[Collected data entries]
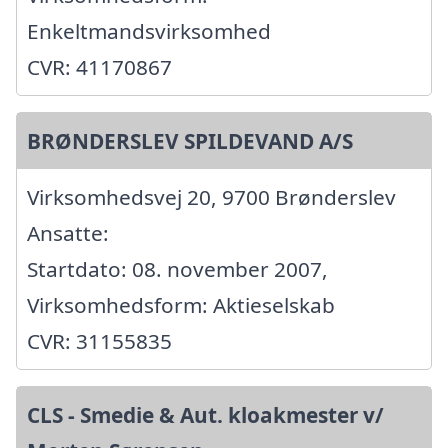
Enkeltmandsvirksomhed
CVR: 41170867
BRØNDERSLEV SPILDEVAND A/S
Virksomhedsvej 20, 9700 Brønderslev
Ansatte:
Startdato: 08. november 2007,
Virksomhedsform: Aktieselskab
CVR: 31155835
CLS - Smedie & Aut. kloakmester v/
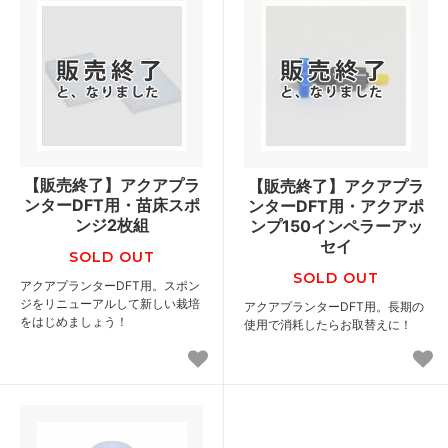
【販売終了】アクアプラ
【販売終了】アクアプラ
ンターDFT用・苗床スポ
ンターDFT用・アクアポ
ンジ2枚組
ンプ150インペラーアッ
セイ
SOLD OUT
SOLD OUT
アクアプランターDFT用。スポン
ジをリニューアルして新しい栽培
アクアプランターDFT用。長期の
をはじめましょう！
使用で消耗したらお取替えに！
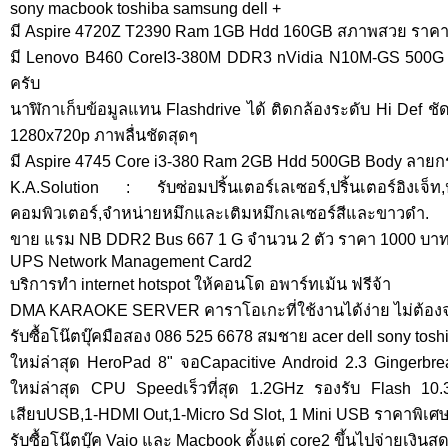
sony macbook toshiba samsung dell +
มี Aspire 4720Z T2390 Ram 1GB Hdd 160GB สภาพสวย ราคา
มี Lenovo B460 CoreI3-380M DDR3 nVidia N10M-GS 500G
ครับ
นาฬิกาเก็บข้อมูลแทน Flashdrive ได้ ติดกล้องระดับ Hi Def ช
1280x720p ภาพลื่นชัดสุดๆ
มี Aspire 4745 Core i3-380 Ram 2GB Hdd 500GB Body ลายก
K.A.Solution : รับซ่อมปริ้นเตอร์เลเซอร์,ปริ้นเตอร์อิงเจ
คอมพิวเตอร์,จำหน่ายหมึกและเติมหมึกเลเซอร์สีและขาวดำ.
ขาย แรม NB DDR2 Bus 667 1 G จำนวน 2 ตัว ราคา 1000 บา
UPS Network Management Card2
บริการทำ internet hotspot ให้คอนโด อพาร์ทเม้น ฟรีจ้า
DMA KARAOKE SERVER คาราโอเกะที่ใช้งานได้ง่าย ไม่ต้องจ
รับซื้อโน๊ตบุ๊คมือสอง 086 525 6678 สมชาย acer dell sony toshi
ใหม่ล่าสุด HeroPad 8" จอCapacitive Android 2.3 Ginger
ใหม่ล่าสุด CPU Speedเร็วที่สุด 1.2GHz รองรับ Flash 10.3
เสียบUSB,1-HDMI Out,1-Micro Sd Slot, 1 Mini USB ราคาพิเศ
รับซื้อโน๊ตบุ๊ค Vaio และ Macbook ตั้งแต่ core2 ขึ้นไปจ่ายเงินสด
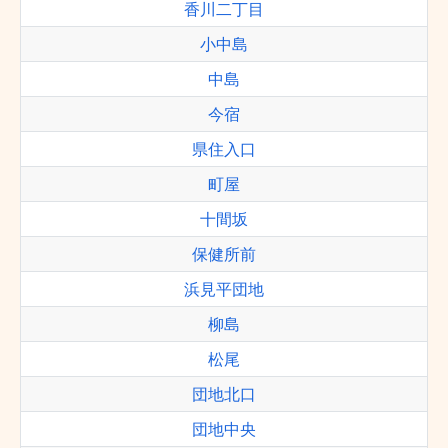
香川二丁目
小中島
中島
今宿
県住入口
町屋
十間坂
保健所前
浜見平団地
柳島
松尾
団地北口
団地中央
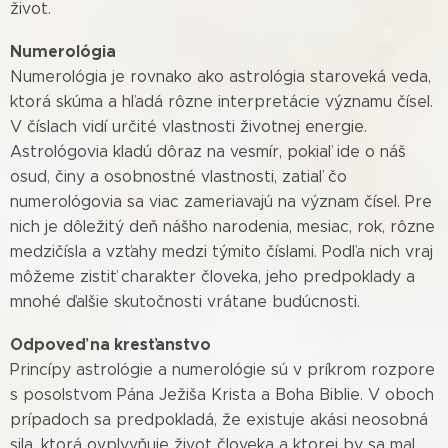
život.
Numerológia
Numerológia je rovnako ako astrológia staroveká veda,
ktorá skúma a hľadá rôzne interpretácie významu čísel.
V číslach vidí určité vlastnosti životnej energie.
Astrológovia kladú dôraz na vesmír, pokiaľ ide o náš
osud, činy a osobnostné vlastnosti, zatiaľ čo
numerológovia sa viac zameriavajú na význam čísel. Pre
nich je dôležitý deň nášho narodenia, mesiac, rok, rôzne
medzičísla a vzťahy medzi týmito číslami. Podľa nich vraj
môžeme zistiť charakter človeka, jeho predpoklady a
mnohé ďalšie skutočnosti vrátane budúcnosti.
Odpoveď na kresťanstvo
Princípy astrológie a numerológie sú v príkrom rozpore
s posolstvom Pána Ježiša Krista a Boha Biblie. V oboch
prípadoch sa predpokladá, že existuje akási neosobná
sila, ktorá ovplyvňuje život človeka a ktorej by sa mal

TASK: Write every record out again exactly as written. Pictures don't belong in the copy.

EXERCISE SOLUTION:
Enkeltmandsvirksomhed
CVR: 41170867
BRØNDERSLEV SPILDEVAND A/S
Virksomhedsvej 20, 9700 Brønderslev
Ansatte:
Startdato: 08. november 2007,
Virksomhedsform: Aktieselskab
CVR: 31155835
CLS - Smedie & Aut. kloakmester v/
【販売終了】アクアプラ
【販売終了】アクアプラ
ンターDFT用・苗床スポ
ンターDFT用・アクアポ
ンジ2枚組
ンプ150インペラーアッ
セイ
SOLD OUT
SOLD OUT
アクアプランターDFT用。スポン
ジをリニューアルして新しい栽培
アクアプランターDFT用。長期の
をはじめましょう！
使用で消耗したらお取替えに！
sony macbook toshiba samsung dell +
มี Aspire 4720Z T2390 Ram 1GB Hdd 160GB สภาพสวย ราคา
มี Lenovo B460 CoreI3-380M DDR3 nVidia N10M-GS 500G
ครับ
นาฬิกาเก็บข้อมูลแทน Flashdrive ได้ ติดกล้องระดับ Hi Def ช
1280x720p ภาพลื่นชัดสุดๆ
มี Aspire 4745 Core i3-380 Ram 2GB Hdd 500GB Body ลายก
K.A.Solution : รับซ่อมปริ้นเตอร์เลเซอร์,ปริ้นเตอร์อิงเจ
คอมพิวเตอร์,จำหน่ายหมึกและเติมหมึกเลเซอร์สีและขาวดำ.
ขาย แรม NB DDR2 Bus 667 1 G จำนวน 2 ตัว ราคา 1000 บา
UPS Network Management Card2
บริการทำ internet hotspot ให้คอนโด อพาร์ทเม้น ฟรีจ้า
DMA KARAOKE SERVER คาราโอเกะที่ใช้งานได้ง่าย ไม่ต้องจ
รับซื้อโน๊ตบุ๊คมือสอง 086 525 6678 สมชาย acer dell sony toshi
ใหม่ล่าสุด HeroPad 8" จอCapacitive Android 2.3 Ginger
ใหม่ล่าสุด CPU Speedเร็วที่สุด 1.2GHz รองรับ Flash 10.3
เสียบUSB,1-HDMI Out,1-Micro Sd Slot, 1 Mini USB ราคาพิเศ
รับซื้อโน๊ตบุ๊ค Vaio และ Macbook ตั้งแต่ core2 ขึ้นไปจ่ายเงินสด
香川二丁目
小中島
中島
今宿
県住入口
町屋
十間坂
保健所前
浜見平団地
柳島
松尾
団地北口
団地中央
život.
Numerológia
Numerológia je rovnako ako astrológia staroveká veda,
ktorá skúma a hľadá rôzne interpretácie významu čísel.
V číslach vidí určité vlastnosti životnej energie.
Astrológovia kladú dôraz na vesmír, pokiaľ ide o náš
osud, činy a osobnostné vlastnosti, zatiaľ čo
numerológovia sa viac zameriavajú na význam čísel. Pre
nich je dôležitý deň nášho narodenia, mesiac, rok, rôzne
medzičísla a vzťahy medzi týmito číslami. Podľa nich vraj
môžeme zistiť charakter človeka, jeho predpoklady a
mnohé ďalšie skutočnosti vrátane budúcnosti.
Odpoveď na kresťanstvo
Princípy astrológie a numerológie sú v príkrom rozpore
s posolstvom Pána Ježiša Krista a Boha Biblie. V oboch
prípadoch sa predpokladá, že existuje akási neosobná
sila, ktorá ovplyvňuje život človeka a ktorej by sa mal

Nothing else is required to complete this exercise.